Programming GPUs with OpenMP

Overview

Teaching: 35 min
Exercises: 5 min

Questions

How to program GPU with OpenMP?

Objectives

Learn about tools available for programming GPU

Learn about programming GPU with openMP

Introduction to OpenMP Device Offload

GPUs can deliver very high performance per compute node.
Computing workloads are often accelerated by GPUs in HPC clusters.

The GPU Architecture

CPUs are designed to handle a wide-range of tasks quickly, but are limited in the number of tasks that can be running concurrently.
GPUs consist of thousands of smaller and more specialized processing units (cores).

Nvidia calls its parallel processing platform Compute Unified Device Architecture (CUDA).

Nvidia H100 GPUs
- up to 132 Streaming Multiprocessors
- 128 FP32 CUDA cores per SM
- total 16896 CUDA cores.
Intel® Xeon® Platinum 9282
- 56 cores
- 1 AVX-512 vector unit per core can process 16 FP32 numbers at a time.

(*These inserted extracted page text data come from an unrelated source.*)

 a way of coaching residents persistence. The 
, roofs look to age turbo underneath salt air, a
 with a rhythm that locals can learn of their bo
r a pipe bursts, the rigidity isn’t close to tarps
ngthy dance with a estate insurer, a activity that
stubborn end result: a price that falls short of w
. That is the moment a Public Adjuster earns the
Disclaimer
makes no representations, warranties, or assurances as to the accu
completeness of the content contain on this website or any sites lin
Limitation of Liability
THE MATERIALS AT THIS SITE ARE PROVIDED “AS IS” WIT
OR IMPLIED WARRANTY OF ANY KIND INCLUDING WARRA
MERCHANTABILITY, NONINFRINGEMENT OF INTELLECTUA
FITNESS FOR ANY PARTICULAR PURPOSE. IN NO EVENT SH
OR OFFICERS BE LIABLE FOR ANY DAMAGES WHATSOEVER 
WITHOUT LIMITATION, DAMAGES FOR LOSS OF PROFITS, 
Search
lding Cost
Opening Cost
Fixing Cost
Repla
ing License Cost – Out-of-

GPU architecture enables to process massive amounts of data simultaneously at extremely fast speeds.

Tools for Programming GPUs

There are several tools available for programming GPU.

CUDA is NVIDIA-specific programming model and language. With CUDA, you can maximize your program performance. CUDA requires significant refactoring of existing C/C++ or Fortran code.
PyCuDA. Gives access to CUDA functionality from Python code.
OpenCL. Programs written in OpenCL can run on CPUs, GPUs, FPGAs, and other hardware accelerators. Very complex and hard to program, not widely used.
OpenMP and OpenACC. Directive-based, offer a quick path to accelerated computing with less programming effort.
Read more about OpenMP on GPUs

Differences between OpenMP and OpenACC

OpenMP approach is more prescriptive, programmers tell compiler explicitly where and how to parallelize the code
OpenACC programs are more descriptive of parallelism and rely more on the compiler to implement the parallelism efficiently.

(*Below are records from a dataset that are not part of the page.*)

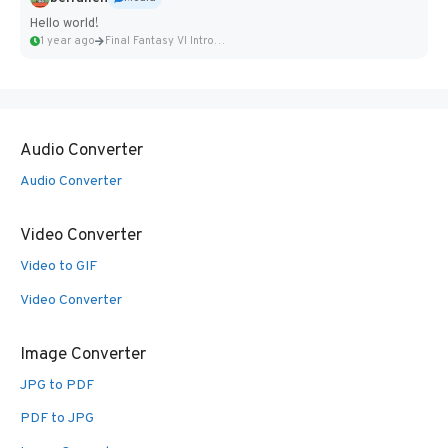
Hello world!
1 year ago
Final Fantasy VI Intro Pixel...
Audio Converter
Audio Converter
Video Converter
Video to GIF
Video Converter
Image Converter
JPG to PDF
PDF to JPG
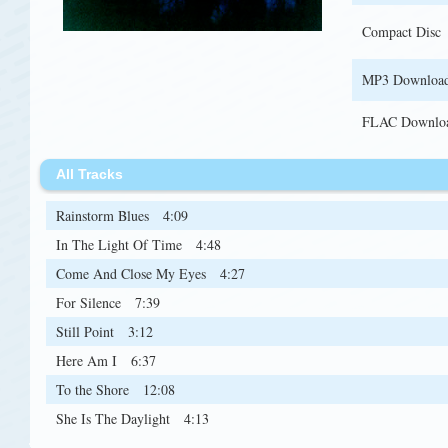
Compact Disc
MP3 Downloa
FLAC Downlo
All Tracks
Rainstorm Blues
4:09
In The Light Of Time
4:48
Come And Close My Eyes
4:27
For Silence
7:39
Still Point
3:12
Here Am I
6:37
To the Shore
12:08
She Is The Daylight
4:13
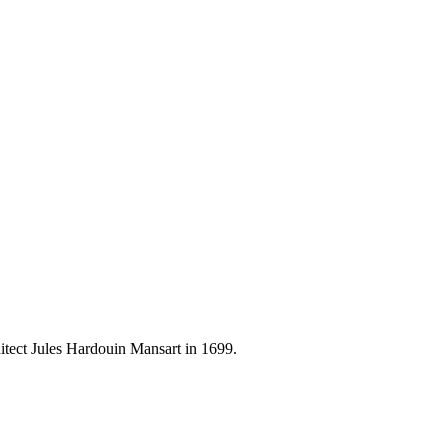
hitect Jules Hardouin Mansart in 1699.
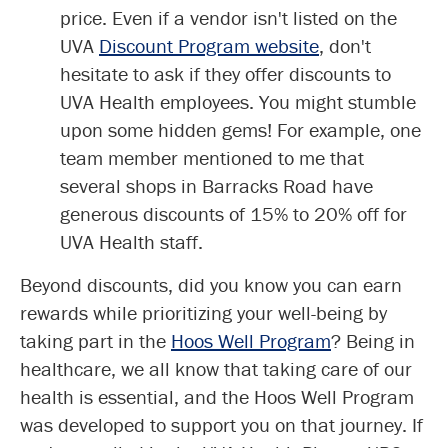
price. Even if a vendor isn't listed on the
UVA
Discount Program website
, don't
hesitate to ask if they offer discounts to
UVA Health employees. You might stumble
upon some hidden gems! For example, one
team member mentioned to me that
several shops in Barracks Road have
generous discounts of 15% to 20% off for
UVA Health staff.
Beyond discounts, did you know you can earn
rewards while prioritizing your well-being by
taking part in the
Hoos Well Program
? Being in
healthcare, we all know that taking care of our
health is essential, and the Hoos Well Program
was developed to support you on that journey. If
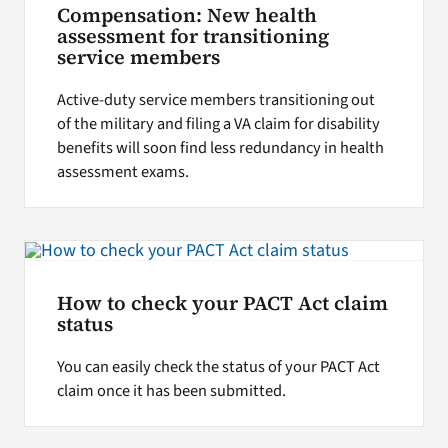
Compensation: New health
assessment for transitioning
service members
Active-duty service members transitioning out
of the military and filing a VA claim for disability
benefits will soon find less redundancy in health
assessment exams.
How to check your PACT Act claim
status
You can easily check the status of your PACT Act
claim once it has been submitted.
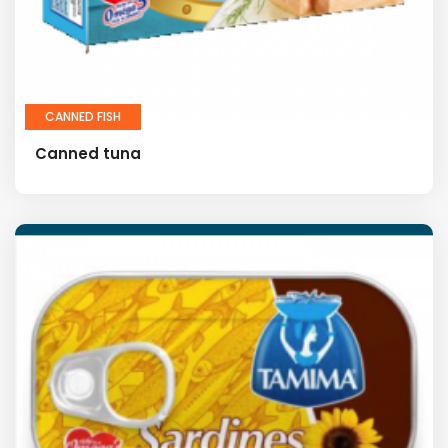
CANNED FISH
Canned tuna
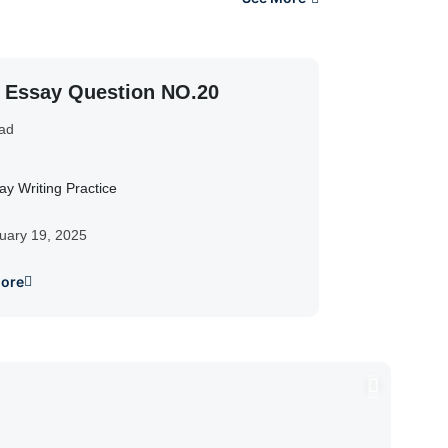
y Essay Question NO.20
ad
ay Writing Practice
uary 19, 2025
ore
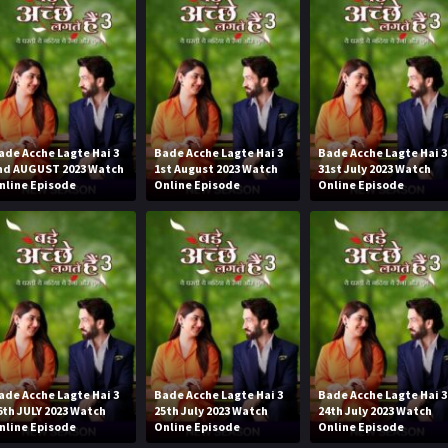
ade Acche Lagte Hai 3
Bade Acche Lagte Hai 3
Bade Acche Lagte Hai 3
nd AUGUST 2023 Watch
1st August 2023 Watch
31st July 2023 Watch
nline Episode
Online Episode
Online Episode
ade Acche Lagte Hai 3
Bade Acche Lagte Hai 3
Bade Acche Lagte Hai 3
6th JULY 2023 Watch
25th July 2023 Watch
24th July 2023 Watch
nline Episode
Online Episode
Online Episode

The OpenMP GPU programming model

GPU programming with OpenMP is based on a host-device model.

The host is where the initial thread of a program begins to run.
The host can be connected to one or more GPU devices.
- Each Device is composed of one or more Compute Units
- Each Compute Unit is composed of one or more Processing Elements
Memory is divided into host memory and device memory

How many devices are available?

The omp_get_num_devices routine returns the number of target devices.

#include <stdio.h>
#include <omp.h>
 
int main() 
{
  int num_devices = omp_get_num_devices();
  printf("Number of devices: %d\n", num_devices);
}

device_count.c

Compile with gcc/9.3.0:

module load gcc/9.3.0 
gcc device_count.c -fopenmp -odevice_count

Run it on the login node. How many devices are available on the login node?

Then run it on a GPU node:

srun --gpus-per-node=1 ./device_count

Request two GPUs. How many devices are detected now?

How to offload to a GPU?

Identify routines (compute kernels) suitable for accelerators.
Explicitly express parallelism in the kernel.
Manage data transfer between CPU and Device.

Example: compute sum of two vectors.

Start from the serial code vadd_gpu_template.c.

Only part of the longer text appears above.